In part 2, the point of view rotates between Sara, her mother, Noura, and her Indian ayah, or nanny, Maria, a surrogate mother figure. Her mother, Noura, now dead, Sara is comforted by Maria as she faces the charges of blasphemy, but only briefly. In her eighties, Maria collapses and dies of heart failure. While not a blood relative, Maria takes care of Sara from a young age and in some ways is closer to Sara than her mother. Maria also tells her touching story: from a poor Christian family in Goa, she is forced to find work to support her children when her husband breaks his neck in a fall from a palm tree. A chance encounter with the Al-Mustafas in India brings her to Kuwait. She secures her children’s futures economically but is not present as they are growing up and pays the price emotionally. Eventually, with the help of the Al-Mustafas, she brings her children to Kuwait for better opportunities. But she, like Sara and many of the other characters in this novel, lives in the space between two cultural worlds.
Part 3 is told entirely from Sara’s point of view, and she flies alone, mourning the past and a Kuwait that no longer feels like home. This section of the novel is divided by past time, set in Kuwait and the United States, with 2013, focusing on the dangerous court case of blasphemy that she must face. From 1989 to 1992, she follows her brother to Berkeley. While at college, she learns of the tragic death of her father and uncle from her mother in a clipped, brief call on a satellite phone. A poignant scene in the novel is the description of the murder of her father, and his brother, as they are “accidentally” killed by overzealous Kuwaiti soldiers because of their Iraqi accents. Ironically, her father sacrificed a lucrative career to develop the national health system of Kuwait but is killed because he is considered “the enemy.” Their corpses were later recovered by the neighborhood resistance, who apologized for the “irreversible mistake.”

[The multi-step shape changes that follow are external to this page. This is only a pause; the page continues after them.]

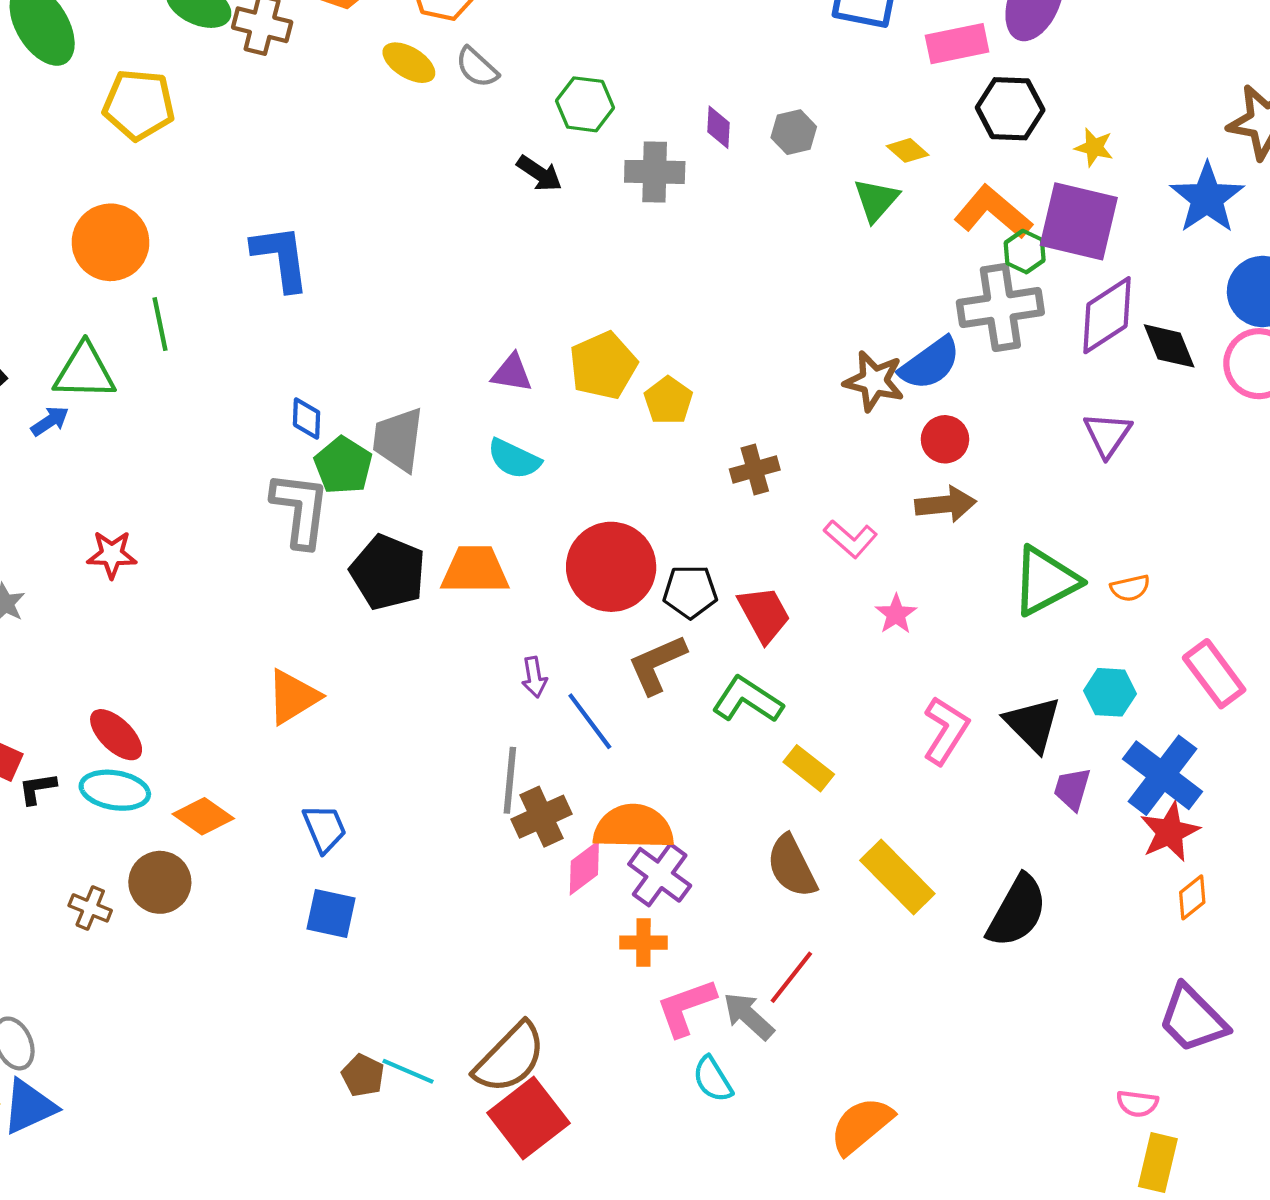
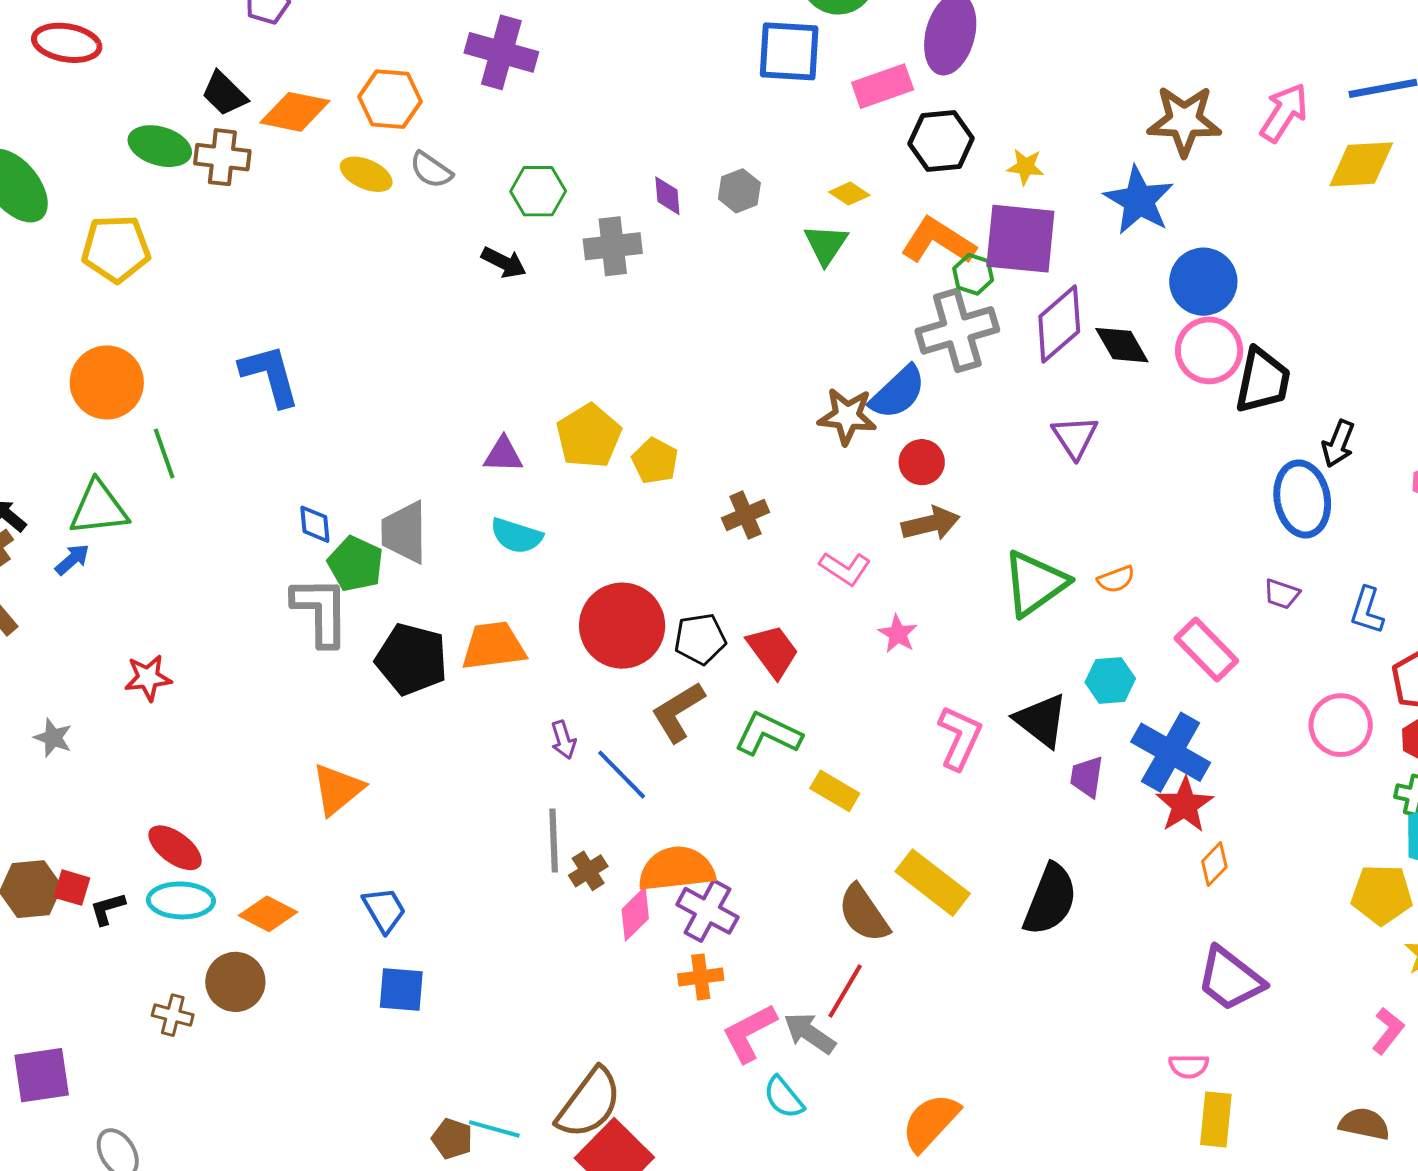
brown cross: (542, 817) -> (588, 871), size x0.7
brown semicircle: (792, 866) -> (864, 913), moved

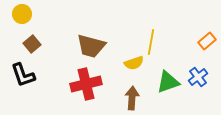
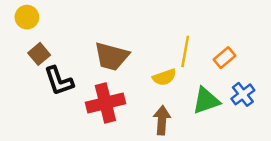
orange rectangle: (207, 41) -> (224, 58), moved
black L-shape: (23, 75) -> (59, 81), moved

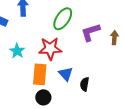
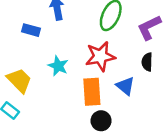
black semicircle: (85, 84) -> (147, 62), moved

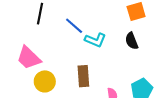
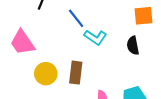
yellow circle: (45, 81) -> (46, 74), moved

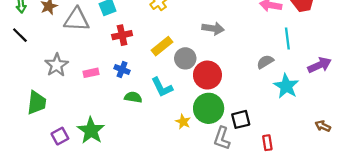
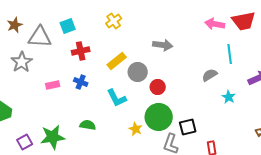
gray star: (57, 65) -> (22, 62), moved
red circle: (207, 75) -> (158, 87), size x0.6
cyan star: (286, 86) -> (229, 97), size x0.6
green semicircle: (133, 97) -> (88, 125), moved
green star: (91, 131) -> (53, 137), turned 30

Political events and personal reminiscence are intertwined. On September 11, 2000, she remembers the invasion of Kuwait and the death of her mother, and she also learns that her first boyfriend, Nabil, died in the Twin Towers. In 2013 the blasphemy charge against her is eventually dropped when she recants, and she wonders “how Kuwait could have gone from bikinis at the Gazelle Club to niqabs in mosques in the space of a decade.” At last she comes to terms with her identity, acknowledging: “In Kuwait, I had been half American, half something else, maybe Kuwaiti. My language had been half English, half Hindi, maybe some Arabic.” She and her brother, Karim, go through their family’s belongings and save a few precious mementoes. After this eleven-year reckoning with the past, she reflects that Kuwait has not done the same: “There was no reckoning with the invasion, nor what preceded the invasion—the folly and squander of oil.” Finally, though, she can now “glide into the future” and leaves the country. (Editorial note: Al-Nakib’s most recent essay for WLT, “In Ruins: Reflections beyond Kuwait,” appeared in July 2021.)